On Fri, 30 May 2003, Rik van Riel wrote:

> The tenth maintenance release of the 15th version of the reverse
> mapping based VM is now available.
> This is an attempt at making a more robust and flexible VM
> subsystem, while cleaning up a lot of code at the same time.
> The patch is available from:
>
> http://surriel.com/patches/2.4/2.4.21-pre7-rmap15j
> and http://linuxvm.bkbits.net/

Today I finally merged rmap15j forward to marcelo's latest
release. The IO stall fixes should be especially interesting:

http://surriel.com/patches/2.4/2.4.21-rc6-rmap15j

2003-05-31 15:39:22

by Michael Frank

[permalink] [raw]
Subject: Re: [PATCH] rmap 15j for 2.4.21-rc6

On Saturday 31 May 2003 22:48, Rik van Riel wrote:
>
> Today I finally merged rmap15j forward to marcelo's latest
> release. The IO stall fixes should be especially interesting:
>

Patched rc6 ex BK OK and compiled with gcc295-3 OK

On a P4/533-2.4Ghz/512MB with udma5 IDE ~50MB/s:

Shows severe interactivity problems and hangs

Scroll and mouse hangs and delayed response to keyboard
greater 1s are easily observable.

Test script: tstinter V0.1

http://www.ussg.iu.edu/hypermail/linux/kernel/0305.3/1291.html

To reproduce cd to dir with script and execute from X console:
./tstinter start

More instructions in script

Other kernel results:
2.4.18 PIO DIES - see msg w. script,
2.4.18 udma2 OK,
2.4.19 Bad,
2.4.20 Bad,
2.4.21-rc1 Bad,
2.4.21-rc6 OK
2.5.70,-mm1,-mm2,-mm3 (OK)

Regards
Michael

2003-06-01 04:43:47

by ghugh Song

[permalink] [raw]
Subject: Re: [PATCH] rmap 15j for 2.4.21-rc6

Michael Frank wrote:

>On a P4/533-2.4Ghz/512MB with udma5 IDE ~50MB/s:
>
>Shows severe interactivity problems and hangs
>
>Scroll and mouse hangs and delayed response to keyboard
>greater 1s are easily observable.
>
>Test script: tstinter V0.1

Unlike your case,
On a Athlon 2700+/166MHz DDR/1GB on a board having Nvidia2 chipset
with SCSI hard disks, it solved all my interactivity problem.
BTW, I do LaTeXing the most.

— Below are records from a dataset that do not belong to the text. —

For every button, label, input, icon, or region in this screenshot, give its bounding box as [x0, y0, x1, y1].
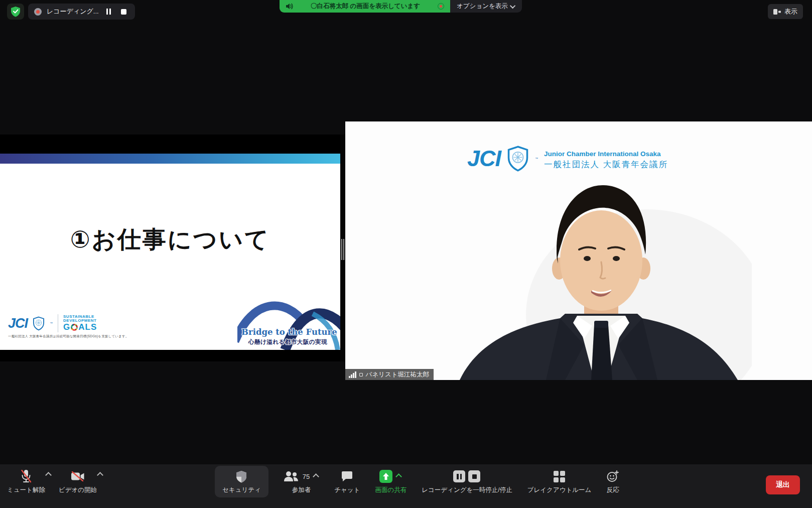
stop-recording-icon[interactable]	[119, 7, 129, 17]
view-button[interactable]: 表示	[768, 4, 803, 19]
bridge-graphic: Bridge to the Future 心懸け溢れる都市大阪の実現	[237, 294, 340, 350]
jci-tm: ™	[535, 157, 538, 160]
view-layout-icon	[773, 9, 781, 15]
slide-caption: 一般社団法人 大阪青年会議所は持続可能な開発目標(SDGs)を支援しています。	[8, 334, 129, 339]
sdgs-g: G	[63, 323, 70, 332]
participants-button[interactable]: 75 参加者	[284, 466, 319, 494]
unmute-label: ミュート解除	[7, 486, 45, 494]
banner-recording-icon	[438, 3, 444, 10]
pause-recording-icon[interactable]	[453, 470, 465, 482]
share-banner-green: 〇白石将太郎 の画面を表示しています	[280, 0, 450, 13]
jci-logo-text: JCI	[8, 316, 28, 331]
share-options-chevron-icon[interactable]	[395, 473, 402, 480]
breakout-rooms-icon	[554, 471, 565, 482]
mic-options-chevron-icon[interactable]	[45, 472, 52, 478]
security-shield-icon	[236, 470, 247, 483]
shared-screen-pane: ①お仕事について JCI ™ SUSTAINABLE DEVELOPMENT G…	[0, 135, 340, 361]
logo-divider	[58, 314, 58, 332]
microphone-muted-icon	[21, 469, 32, 483]
jci-shield-icon	[507, 146, 529, 172]
recording-label: レコーディング...	[47, 7, 99, 16]
toolbar-center-cluster: セキュリティ 75 参加者 チャット	[215, 466, 619, 497]
toolbar-left-cluster: ミュート解除 ビデオの開始	[7, 466, 103, 494]
chat-label: チャット	[334, 486, 360, 494]
bridge-subtitle: 心懸け溢れる都市大阪の実現	[248, 338, 327, 346]
breakout-rooms-label: ブレイクアウトルーム	[527, 486, 592, 494]
share-options-button[interactable]: オプションを表示	[450, 0, 522, 13]
breakout-rooms-button[interactable]: ブレイクアウトルーム	[527, 466, 592, 494]
security-check-icon	[11, 6, 21, 17]
share-screen-button[interactable]: 画面の共有	[375, 466, 407, 494]
start-video-button[interactable]: ビデオの開始	[59, 466, 97, 494]
unmute-button[interactable]: ミュート解除	[7, 466, 45, 494]
recording-controls-button[interactable]: レコーディングを一時停止/停止	[422, 466, 512, 494]
video-options-chevron-icon[interactable]	[97, 472, 103, 478]
reactions-label: 反応	[607, 486, 619, 494]
connection-signal-icon	[349, 371, 356, 378]
share-banner-text: 〇白石将太郎 の画面を表示しています	[298, 2, 433, 11]
recording-indicator-pill: レコーディング...	[28, 4, 135, 20]
bridge-title: Bridge to the Future	[241, 327, 337, 337]
slide-title: ①お仕事について	[70, 224, 270, 256]
slide-bottom-band	[0, 350, 340, 361]
reactions-smiley-icon	[606, 470, 619, 483]
security-button[interactable]: セキュリティ	[215, 466, 268, 497]
jci-osaka-logo: JCI ™ Junior Chamber International Osaka…	[467, 146, 668, 172]
meeting-security-shield[interactable]	[7, 4, 24, 20]
chevron-down-icon	[510, 3, 515, 8]
share-screen-icon	[379, 470, 392, 483]
start-video-label: ビデオの開始	[59, 486, 97, 494]
slide-footer-logos: JCI ™ SUSTAINABLE DEVELOPMENT GALS 一般社団法…	[8, 314, 129, 339]
share-options-label: オプションを表示	[457, 2, 508, 11]
camera-off-icon	[71, 471, 85, 481]
pause-recording-icon[interactable]	[104, 7, 114, 17]
slide-top-band	[0, 135, 340, 154]
panelist-video-tile: JCI ™ Junior Chamber International Osaka…	[345, 121, 812, 380]
view-label: 表示	[784, 7, 797, 16]
stop-recording-icon[interactable]	[468, 470, 480, 482]
participant-name: パネリスト堀江祐太郎	[366, 370, 429, 379]
sdgs-als: ALS	[78, 323, 97, 332]
jci-tm: ™	[50, 322, 53, 325]
jci-logo-text: JCI	[467, 146, 501, 172]
panelist-person	[431, 179, 752, 380]
security-label: セキュリティ	[222, 486, 261, 494]
share-screen-label: 画面の共有	[375, 486, 407, 494]
jci-shield-icon	[33, 316, 45, 331]
leave-meeting-button[interactable]: 退出	[766, 475, 800, 494]
jci-osaka-en: Junior Chamber International Osaka	[544, 150, 668, 159]
recording-dot-icon	[34, 8, 42, 16]
jci-osaka-jp: 一般社団法人 大阪青年会議所	[544, 159, 668, 170]
participants-count: 75	[303, 473, 310, 480]
recording-controls-label: レコーディングを一時停止/停止	[422, 486, 512, 494]
reactions-button[interactable]: 反応	[606, 466, 619, 494]
chat-button[interactable]: チャット	[334, 466, 360, 494]
slide-gradient-bar	[0, 154, 340, 164]
speaker-icon	[286, 3, 293, 10]
participants-icon	[284, 471, 299, 482]
sdgs-logo: SUSTAINABLE DEVELOPMENT GALS	[63, 315, 97, 332]
slide-body: ①お仕事について JCI ™ SUSTAINABLE DEVELOPMENT G…	[0, 164, 340, 350]
mic-status-icon	[359, 373, 363, 376]
chat-icon	[341, 471, 353, 482]
meeting-toolbar: ミュート解除 ビデオの開始 セキュリティ	[0, 464, 812, 508]
participants-label: 参加者	[292, 486, 311, 494]
participant-name-tag: パネリスト堀江祐太郎	[345, 369, 434, 380]
screen-share-banner: 〇白石将太郎 の画面を表示しています オプションを表示	[280, 0, 522, 13]
participants-chevron-icon[interactable]	[313, 473, 319, 480]
pane-divider	[340, 135, 345, 361]
sdgs-wheel-icon	[71, 324, 78, 331]
leave-label: 退出	[776, 480, 790, 488]
pane-resize-handle[interactable]	[341, 239, 344, 260]
sdgs-goals-line: GALS	[63, 323, 97, 332]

I have never tested such test
scripts.

More information about my case can be found in

http://www.ussg.iu.edu/hypermail/linux/kernel/0305.3/1894.html

Regards,

G. Hugh Song


2003-06-01 06:36:53

by Michael Frank

[permalink] [raw]
Subject: Re: [PATCH] rmap 15j for 2.4.21-rc6

On Sunday 01 June 2003 12:57, ghugh Song wrote:

> On a Athlon 2700+/166MHz DDR/1GB on a board having Nvidia2 chipset
> with SCSI hard disks, it solved all my interactivity problem.
> BTW, I do LaTeXing the most.

Congratulations on winning at the roulette table of everyday use ;-)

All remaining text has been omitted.